▶ **MATERIAL PROVIDED**
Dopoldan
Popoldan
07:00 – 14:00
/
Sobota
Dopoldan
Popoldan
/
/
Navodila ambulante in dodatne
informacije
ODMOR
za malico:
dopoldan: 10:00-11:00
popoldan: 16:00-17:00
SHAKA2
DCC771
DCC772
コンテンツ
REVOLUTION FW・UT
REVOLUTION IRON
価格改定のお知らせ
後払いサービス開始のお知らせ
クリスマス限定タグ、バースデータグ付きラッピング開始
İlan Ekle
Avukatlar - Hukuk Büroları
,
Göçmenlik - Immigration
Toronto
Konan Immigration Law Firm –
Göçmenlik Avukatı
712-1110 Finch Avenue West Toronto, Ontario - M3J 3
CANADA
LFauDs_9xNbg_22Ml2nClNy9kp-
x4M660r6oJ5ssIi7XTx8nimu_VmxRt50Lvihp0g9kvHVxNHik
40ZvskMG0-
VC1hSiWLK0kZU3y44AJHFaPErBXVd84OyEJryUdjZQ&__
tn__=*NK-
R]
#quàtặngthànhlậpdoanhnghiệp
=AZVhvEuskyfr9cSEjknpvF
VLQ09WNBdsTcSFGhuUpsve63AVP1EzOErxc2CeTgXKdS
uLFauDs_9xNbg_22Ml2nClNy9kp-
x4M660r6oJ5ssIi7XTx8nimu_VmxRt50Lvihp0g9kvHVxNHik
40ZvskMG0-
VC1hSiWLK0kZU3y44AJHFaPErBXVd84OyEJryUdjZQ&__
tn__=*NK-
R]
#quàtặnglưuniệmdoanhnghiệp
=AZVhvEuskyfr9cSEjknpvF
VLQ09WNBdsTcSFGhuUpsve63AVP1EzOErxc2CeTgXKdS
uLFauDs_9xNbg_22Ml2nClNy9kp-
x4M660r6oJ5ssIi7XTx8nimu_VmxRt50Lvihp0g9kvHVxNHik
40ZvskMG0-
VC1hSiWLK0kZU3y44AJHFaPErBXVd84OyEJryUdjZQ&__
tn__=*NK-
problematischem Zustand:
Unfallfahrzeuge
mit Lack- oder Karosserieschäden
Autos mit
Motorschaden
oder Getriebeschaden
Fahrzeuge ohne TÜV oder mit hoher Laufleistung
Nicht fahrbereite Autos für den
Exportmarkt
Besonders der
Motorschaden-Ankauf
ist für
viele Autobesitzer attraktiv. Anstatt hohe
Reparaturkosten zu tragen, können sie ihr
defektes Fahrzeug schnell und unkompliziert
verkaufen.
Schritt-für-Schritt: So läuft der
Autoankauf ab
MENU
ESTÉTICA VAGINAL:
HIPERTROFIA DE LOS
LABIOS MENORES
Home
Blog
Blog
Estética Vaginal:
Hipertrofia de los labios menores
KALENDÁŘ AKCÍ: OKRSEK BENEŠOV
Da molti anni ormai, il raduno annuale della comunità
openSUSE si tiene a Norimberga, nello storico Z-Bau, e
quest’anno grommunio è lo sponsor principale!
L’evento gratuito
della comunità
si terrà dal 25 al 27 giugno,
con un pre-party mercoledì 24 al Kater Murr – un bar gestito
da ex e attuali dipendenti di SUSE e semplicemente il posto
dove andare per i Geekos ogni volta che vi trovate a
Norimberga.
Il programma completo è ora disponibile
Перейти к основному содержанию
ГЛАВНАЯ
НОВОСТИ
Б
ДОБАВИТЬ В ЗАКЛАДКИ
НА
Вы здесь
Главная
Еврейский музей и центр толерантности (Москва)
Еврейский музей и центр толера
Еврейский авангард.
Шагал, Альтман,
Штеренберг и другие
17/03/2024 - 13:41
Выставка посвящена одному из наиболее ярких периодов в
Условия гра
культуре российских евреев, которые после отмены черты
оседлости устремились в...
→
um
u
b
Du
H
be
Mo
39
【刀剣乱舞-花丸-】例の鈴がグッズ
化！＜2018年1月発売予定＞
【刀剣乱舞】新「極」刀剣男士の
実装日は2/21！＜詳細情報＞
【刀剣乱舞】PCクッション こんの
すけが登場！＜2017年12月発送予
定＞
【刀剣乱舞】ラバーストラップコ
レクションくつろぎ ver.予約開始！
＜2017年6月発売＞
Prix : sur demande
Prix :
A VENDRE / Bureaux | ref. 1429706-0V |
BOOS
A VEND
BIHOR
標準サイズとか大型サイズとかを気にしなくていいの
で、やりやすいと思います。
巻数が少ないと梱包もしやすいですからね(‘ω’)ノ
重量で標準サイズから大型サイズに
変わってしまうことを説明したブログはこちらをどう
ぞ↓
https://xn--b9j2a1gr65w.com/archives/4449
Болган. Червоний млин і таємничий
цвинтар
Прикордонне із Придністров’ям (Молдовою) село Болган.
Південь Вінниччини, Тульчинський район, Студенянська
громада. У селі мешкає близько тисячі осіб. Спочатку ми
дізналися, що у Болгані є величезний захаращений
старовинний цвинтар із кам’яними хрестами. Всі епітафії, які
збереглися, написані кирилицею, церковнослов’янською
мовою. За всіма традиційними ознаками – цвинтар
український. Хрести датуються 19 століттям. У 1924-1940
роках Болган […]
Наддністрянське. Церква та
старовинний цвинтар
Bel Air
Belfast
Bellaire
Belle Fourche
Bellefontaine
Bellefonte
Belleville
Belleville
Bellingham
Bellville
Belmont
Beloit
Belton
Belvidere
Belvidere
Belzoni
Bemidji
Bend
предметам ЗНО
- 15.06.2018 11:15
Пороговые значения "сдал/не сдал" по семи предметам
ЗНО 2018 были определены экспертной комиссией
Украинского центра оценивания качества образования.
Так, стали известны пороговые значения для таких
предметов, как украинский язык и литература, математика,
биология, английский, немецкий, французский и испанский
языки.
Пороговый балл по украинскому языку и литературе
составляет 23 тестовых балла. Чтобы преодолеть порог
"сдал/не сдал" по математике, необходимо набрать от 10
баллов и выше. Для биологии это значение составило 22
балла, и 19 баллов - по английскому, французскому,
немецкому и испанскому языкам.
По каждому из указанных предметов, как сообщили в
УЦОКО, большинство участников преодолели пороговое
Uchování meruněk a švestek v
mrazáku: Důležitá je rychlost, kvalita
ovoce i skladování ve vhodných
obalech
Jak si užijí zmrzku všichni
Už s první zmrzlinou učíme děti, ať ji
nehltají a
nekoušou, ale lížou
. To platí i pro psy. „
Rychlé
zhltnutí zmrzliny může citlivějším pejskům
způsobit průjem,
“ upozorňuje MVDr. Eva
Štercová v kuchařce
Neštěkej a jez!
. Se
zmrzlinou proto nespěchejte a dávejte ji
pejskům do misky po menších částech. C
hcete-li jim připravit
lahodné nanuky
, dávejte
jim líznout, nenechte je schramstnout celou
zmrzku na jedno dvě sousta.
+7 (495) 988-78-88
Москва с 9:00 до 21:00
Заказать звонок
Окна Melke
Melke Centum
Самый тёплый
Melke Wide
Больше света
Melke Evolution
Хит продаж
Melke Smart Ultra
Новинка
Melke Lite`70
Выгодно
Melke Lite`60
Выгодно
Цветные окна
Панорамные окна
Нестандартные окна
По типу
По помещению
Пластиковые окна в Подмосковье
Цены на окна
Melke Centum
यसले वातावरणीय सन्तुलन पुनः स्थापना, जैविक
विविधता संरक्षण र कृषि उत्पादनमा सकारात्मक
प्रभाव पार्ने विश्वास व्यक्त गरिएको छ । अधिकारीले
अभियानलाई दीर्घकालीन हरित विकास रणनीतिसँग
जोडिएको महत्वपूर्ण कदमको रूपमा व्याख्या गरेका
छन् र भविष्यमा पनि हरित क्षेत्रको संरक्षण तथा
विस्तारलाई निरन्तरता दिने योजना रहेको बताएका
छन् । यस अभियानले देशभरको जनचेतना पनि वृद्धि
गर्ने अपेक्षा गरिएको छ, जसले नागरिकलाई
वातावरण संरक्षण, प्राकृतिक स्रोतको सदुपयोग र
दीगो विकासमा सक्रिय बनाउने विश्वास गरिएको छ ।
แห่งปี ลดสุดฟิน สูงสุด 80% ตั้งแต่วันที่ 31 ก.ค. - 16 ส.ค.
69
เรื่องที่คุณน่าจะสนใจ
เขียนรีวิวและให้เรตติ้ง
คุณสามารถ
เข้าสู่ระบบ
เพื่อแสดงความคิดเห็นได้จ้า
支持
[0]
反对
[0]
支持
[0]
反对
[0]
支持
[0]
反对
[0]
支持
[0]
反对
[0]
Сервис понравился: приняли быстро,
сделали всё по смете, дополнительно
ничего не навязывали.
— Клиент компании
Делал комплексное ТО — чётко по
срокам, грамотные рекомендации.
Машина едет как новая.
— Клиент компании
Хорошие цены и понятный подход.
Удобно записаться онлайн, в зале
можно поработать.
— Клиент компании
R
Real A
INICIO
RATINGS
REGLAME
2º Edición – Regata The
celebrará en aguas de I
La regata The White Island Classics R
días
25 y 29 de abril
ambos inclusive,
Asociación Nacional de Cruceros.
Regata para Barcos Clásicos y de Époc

▶ **YOUR TASK**
Copy out every line of the data that includes "zmrzlinou".

▶ **WRITTEN SOLUTION**
Už s první zmrzlinou učíme děti, ať ji
zmrzlinou proto nespěchejte a dávejte ji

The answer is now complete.